Common external tariff: A common external tariff (CET) is a unified tariff rate imposed by a group of countries on imports from non-member states. This system aims to create a level playing field for trade among member countries by ensuring that all external goods face the same tariff, preventing competitive disadvantages and encouraging trade within the group. The CET plays a crucial role in economic integration and is a key feature of trade agreements such as the European Economic Community, which sought to promote cooperation and reduce trade barriers among member states.
Empty Chair Crisis: The Empty Chair Crisis refers to a significant political event that took place in the European Economic Community (EEC) in 1965, where France withdrew its representatives from EEC meetings in protest against proposals for majority voting and other integration measures. This crisis highlighted the tensions within the EEC regarding national sovereignty versus deeper integration and ultimately led to a compromise that reshaped decision-making processes in the organization.

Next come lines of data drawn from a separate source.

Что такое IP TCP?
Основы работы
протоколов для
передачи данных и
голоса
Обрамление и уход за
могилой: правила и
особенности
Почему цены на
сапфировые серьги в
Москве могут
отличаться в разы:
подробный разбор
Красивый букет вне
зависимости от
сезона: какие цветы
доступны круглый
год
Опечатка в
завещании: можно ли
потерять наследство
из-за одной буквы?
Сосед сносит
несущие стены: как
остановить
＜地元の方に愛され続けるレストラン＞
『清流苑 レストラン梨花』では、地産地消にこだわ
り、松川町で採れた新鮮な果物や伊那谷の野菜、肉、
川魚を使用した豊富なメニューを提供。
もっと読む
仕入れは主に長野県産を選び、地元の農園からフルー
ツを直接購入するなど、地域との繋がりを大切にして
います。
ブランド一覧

Common Agricultural Policy: The Common Agricultural Policy (CAP) is a framework established by the European Union aimed at supporting farmers, ensuring food security, and promoting sustainable agriculture across member states. CAP plays a crucial role in regulating agricultural markets, providing financial assistance, and setting agricultural standards, which are vital for addressing initial challenges faced by the Common Market and shaping the policies of the European Union's institutions.
European Investment Bank: The European Investment Bank (EIB) is the lending arm of the European Union, established to finance projects that contribute to EU policy objectives and promote economic development. It plays a vital role in providing funding for infrastructure, innovation, and environmental projects across Europe, reinforcing the goals of the European Economic Community and the Common Market.

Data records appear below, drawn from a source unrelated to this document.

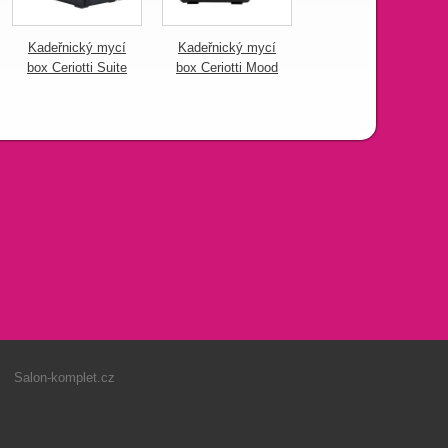
Kadeřnický mycí
Kadeřnický mycí
Kadeřnický mycí
box Ceriotti Suite
box Ceriotti Mood
box Ceriotti Anteo
Salon-komplet.cz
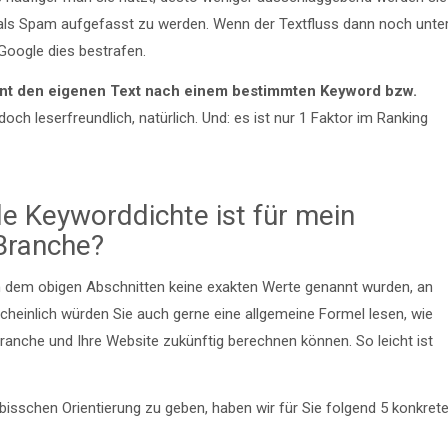
 als Spam aufgefasst zu werden. Wenn der Textfluss dann noch unte
 Google dies bestrafen.
lohnt den eigenen Text nach einem bestimmten Keyword bzw.
doch leserfreundlich, natürlich. Und: es ist nur 1 Faktor im Ranking
le Keyworddichte ist für mein
Branche?
 in dem obigen Abschnitten keine exakten Werte genannt wurden, an
cheinlich würden Sie auch gerne eine allgemeine Formel lesen, wie
Branche und Ihre Website zukünftig berechnen können. So leicht ist
isschen Orientierung zu geben, haben wir für Sie folgend 5 konkret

Trade liberalization: Trade liberalization is the process of reducing barriers to trade, such as tariffs, quotas, and regulations, allowing for a freer exchange of goods and services between countries. This concept is essential in understanding the dynamics of economic growth and cooperation among nations, particularly in Western Europe post-World War II and the establishment of the Common Market. As countries began to open their markets, they experienced significant economic benefits, leading to increased competition, innovation, and consumer choices.
Economic Growth: Economic growth refers to the increase in the production of goods and services in an economy over a specific period, typically measured by the rise in Gross Domestic Product (GDP). This growth is vital for improving living standards, reducing poverty, and fostering overall prosperity, especially in the context of post-war recovery initiatives. Economic growth is often linked to government policies, international aid programs, and regional cooperation that aim to rebuild and strengthen economies after periods of hardship.